Final answer:
The number of moles of NiCl2 and NH3, and determine the limiting reactant to find out how much Ni2+ ions remain. The concentration of Ni2+ ions that remains after the reaction is 0.0117 M.
Step-by-step explanation:
To find the concentration of Ni2+ ions that remain after mixing the solutions, we need to use the concept of equilibrium and the stoichiometry of the reaction between NiCl2 and NH3.
The balanced equation for the reaction is:
NiCl2(aq) + 6NH3(aq) ⟶ [Ni(NH3)6]2+(aq) + 2Cl-(aq)
Since the stoichiometry of the reaction is 1:6, this means that for every 1 mole of NiCl2, 6 moles of NH3 react. Therefore, we need to calculate the number of moles of NiCl2 and NH3 present in the initial solutions.
Moles of NiCl2 = concentration of NiCl2 × volume of NiCl2 solution
= 0.0117 M × 0.1250 L = 0.00146 moles of NiCl2
Moles of NH3 = concentration of NH3 × volume of NH3 solution
= 0.250 M × 0.1750 L = 0.0438 moles of NH3
Now, we can determine the limiting reactant to find out how much Ni2+ ions remain after the reaction. Since the stoichiometry is 1:6, we need to check which reactant provides the lowest number of moles based on their stoichiometric ratio.
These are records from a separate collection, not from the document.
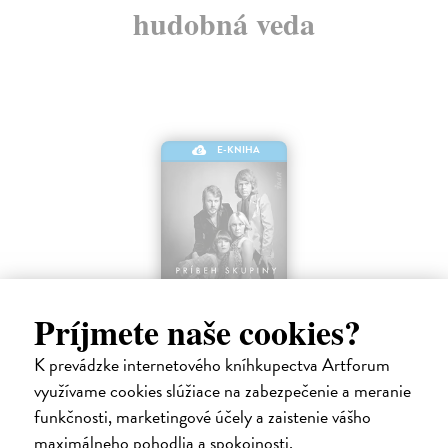
hudobná veda
E-KNIHA
Príjmete naše cookies?
K prevádzke internetového kníhkupectva Artforum
Príbeh skupiny ABBA: Skrytá
využívame cookies slúžiace na zabezpečenie a meranie
melanchólia
funkčnosti, marketingové účely a zaistenie vášho
Gradvall Jan
| Elektronická kniha
maximálneho pohodlia a spokojnosti.
Fenomén skupiny ABBA nemá v dejinách hudby obdobu.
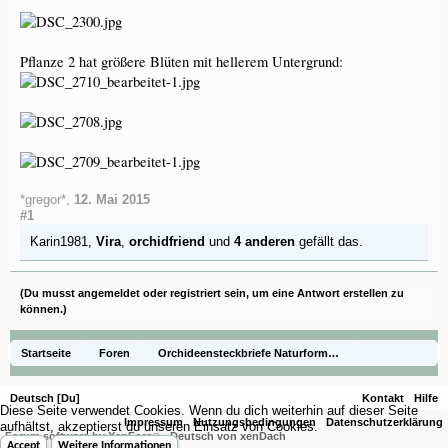
Pflanze 2 hat größere Blüten mit hellerem Untergrund:
*gregor*
,
12. Mai 2015
#1
Karin1981
,
Vira
,
orchidfriend
und
4 anderen
gefällt das.
(Du musst angemeldet oder registriert sein, um eine Antwort erstellen zu
können.)
Startseite
Foren
Orchideensteckbriefe Naturformen)
Steckbriefe (species)
Deutsch [Du]
Kontakt
Hilfe
Diese Seite verwendet Cookies. Wenn du dich weiterhin auf dieser Seite
Impressum
Nutzungsbedingungen
Datenschutzerklärung
aufhältst, akzeptierst du unseren Einsatz von Cookies.
Forum software by XenForo
-
Deutsch von xenDach
®
Accept
Weitere Informationen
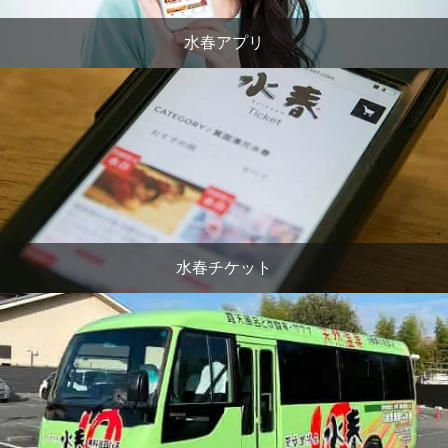
水春アプリ
水春チケット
For NiCl2: 0.00146 moles of NiCl2 × 6 = 0.00876 moles of NH3 required
For NH3: 0.0438 moles of NH3 ÷ 1 = 0.0438 moles of NH3 required
Since 0.00876 moles of NH3 is less than 0.0438 moles of NH3, NiCl2 is the limiting reactant. This means that only the stoichiometric amount of Ni2+ ions will be formed, which is equal to 1:1 with NiCl2.
Therefore, the concentration of Ni2+ ions that remains after the reaction is 0.0117 M.